More speed, less power ... more wins?
White Sox altered offensive philosophy, but will it be enough to pass Twins and Tigers?
Will the Chicago White Sox offense be offensive? Only time and a 162-game schedule will determine that.
The perennial slugging South Siders are mostly gone, replaced by new, sleek and more refined position players. Those new players can rake, but also take an extra base and score from first on a double.
The go-go is back for the White Sox. However, the question remains: Will their run production be enough to pass the Minnesota Twins and the Detroit Tigers in the AL Central Division race? Last fall, owner Jerry Reinsdorf, general manager Kenny Williams and assistant general manager Rick Hahn all decided to go along with manager Ozzie Guillen's new plan to rotate the designated hitter role between a number of different players. Guillen's idea was to use the position as a possible rest spot for players such as Carlos Quentin, A.J. Pierzynski andPaul Konerko. Guillen felt that by resting some of his better hitters and still getting them in the lineup, they could be more productive rather than having to have a total day off. After outfielder Johnny Damon turned down their offer to sign as a free agent, the White Sox settled in on their new plan.

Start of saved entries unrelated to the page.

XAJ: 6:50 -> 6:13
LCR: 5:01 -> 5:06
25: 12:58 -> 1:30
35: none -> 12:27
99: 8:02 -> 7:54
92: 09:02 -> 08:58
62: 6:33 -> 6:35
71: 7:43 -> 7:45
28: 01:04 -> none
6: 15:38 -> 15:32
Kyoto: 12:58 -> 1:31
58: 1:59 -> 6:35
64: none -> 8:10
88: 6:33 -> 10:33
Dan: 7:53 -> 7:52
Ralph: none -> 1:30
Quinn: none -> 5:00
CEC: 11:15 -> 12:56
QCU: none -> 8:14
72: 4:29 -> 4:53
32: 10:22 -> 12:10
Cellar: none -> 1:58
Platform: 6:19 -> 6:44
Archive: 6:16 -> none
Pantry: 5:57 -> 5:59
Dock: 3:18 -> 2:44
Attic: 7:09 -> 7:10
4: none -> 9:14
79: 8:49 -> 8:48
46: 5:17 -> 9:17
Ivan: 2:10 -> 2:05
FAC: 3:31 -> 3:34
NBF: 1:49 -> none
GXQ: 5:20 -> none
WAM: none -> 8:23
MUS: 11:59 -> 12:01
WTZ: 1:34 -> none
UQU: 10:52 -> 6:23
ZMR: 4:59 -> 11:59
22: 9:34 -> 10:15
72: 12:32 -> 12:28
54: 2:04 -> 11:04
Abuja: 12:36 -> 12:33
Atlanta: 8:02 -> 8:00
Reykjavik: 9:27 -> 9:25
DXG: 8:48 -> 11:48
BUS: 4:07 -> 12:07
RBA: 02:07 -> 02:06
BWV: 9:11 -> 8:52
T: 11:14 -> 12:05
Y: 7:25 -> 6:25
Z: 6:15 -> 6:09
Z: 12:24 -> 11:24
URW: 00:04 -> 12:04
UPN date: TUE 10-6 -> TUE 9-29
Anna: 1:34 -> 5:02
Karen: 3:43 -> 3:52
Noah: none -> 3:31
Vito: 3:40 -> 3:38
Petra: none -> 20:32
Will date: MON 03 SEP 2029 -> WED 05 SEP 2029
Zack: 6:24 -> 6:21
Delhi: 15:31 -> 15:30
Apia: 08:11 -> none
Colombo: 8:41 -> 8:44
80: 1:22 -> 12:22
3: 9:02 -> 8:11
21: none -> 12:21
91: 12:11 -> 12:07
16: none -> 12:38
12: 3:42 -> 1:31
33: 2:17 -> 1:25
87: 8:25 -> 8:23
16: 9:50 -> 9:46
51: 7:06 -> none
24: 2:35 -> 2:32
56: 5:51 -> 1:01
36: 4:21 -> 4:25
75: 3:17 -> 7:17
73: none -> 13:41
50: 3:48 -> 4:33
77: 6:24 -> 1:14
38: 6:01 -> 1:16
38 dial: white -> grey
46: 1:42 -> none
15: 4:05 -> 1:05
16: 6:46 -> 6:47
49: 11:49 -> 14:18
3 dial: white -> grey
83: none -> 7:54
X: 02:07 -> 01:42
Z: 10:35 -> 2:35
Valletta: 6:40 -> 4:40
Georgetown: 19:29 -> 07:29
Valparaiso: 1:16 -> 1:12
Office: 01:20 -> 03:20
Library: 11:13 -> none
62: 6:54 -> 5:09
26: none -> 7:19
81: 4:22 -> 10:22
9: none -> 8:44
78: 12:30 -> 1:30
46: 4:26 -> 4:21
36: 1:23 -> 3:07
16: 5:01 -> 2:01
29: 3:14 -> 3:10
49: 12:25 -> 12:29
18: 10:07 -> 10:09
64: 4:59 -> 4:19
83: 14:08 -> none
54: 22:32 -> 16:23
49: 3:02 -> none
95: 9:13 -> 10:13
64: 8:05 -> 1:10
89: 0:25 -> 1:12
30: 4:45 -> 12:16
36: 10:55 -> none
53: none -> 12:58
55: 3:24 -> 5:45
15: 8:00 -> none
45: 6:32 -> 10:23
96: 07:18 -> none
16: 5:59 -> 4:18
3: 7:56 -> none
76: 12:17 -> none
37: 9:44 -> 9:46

The top of the White Sox order will be fun to watch. The consistent Juan Pierre brings his small ball game to the American League, which fits perfectly with Guillen's run-and-gun offensive mentality. Pierre could score as much as 120 runs with Gordon Beckham, Quentin and Konerko hitting behind him. The designated hitter combination of Andruw Jones and Mark Kotsay brings a diverse element of power and contact hitting.
Jones' offense may be the biggest surprise in spring training for the White Sox. It seems as if he has found the ability to hit for power again while reinventing his entire game. Jones has been one of the hardest workers this spring, and signs of the former superstar player he once was have reappeared. Kotsay is a singles and doubles hitter who brings an important left-handed bat to a lineup that is in need of more left-handed hitting. Kotsay, Pierzynski and Mark Teahen will be expected to drive in some runs and try to make up for the lack of power from the left side.
Don't be surprised if the White Sox hit 175 home runs. Pencil in the middle infielders, Alexei Ramirez and Beckham, with 23 each. Konerko, Quentin and Alex Rios all are capable of hitting 25 to 30 home runs, and the combination of Jones and Kotsay should be good for 25. Before you say that's not going to happen; remember, U.S. Cellular Field is the easiest home run park in the American League. As far as comeback seasons go, both Rios and Quentin must have big seasons in order for the White Sox to score enough runs.
Offensive strengths: The White Sox are a solid contact hitting team that should be able to play long ball and small ball equally well. Ozzie has the team that he wants!
White Sox offensive weaknesses: No left-handed RBI pop leaves the White Sox lineup unbalanced against the big boys in the American League.
White Sox win!: The club hits 175 home runs; Quentin and Rios lead the way with a combined 60 home runs.
White Sox lose!: Pierre starts showing his age by slowing down on the bases and Beckham suffers through a sophomore slump. Both Rios and Quentin fail to carry the load.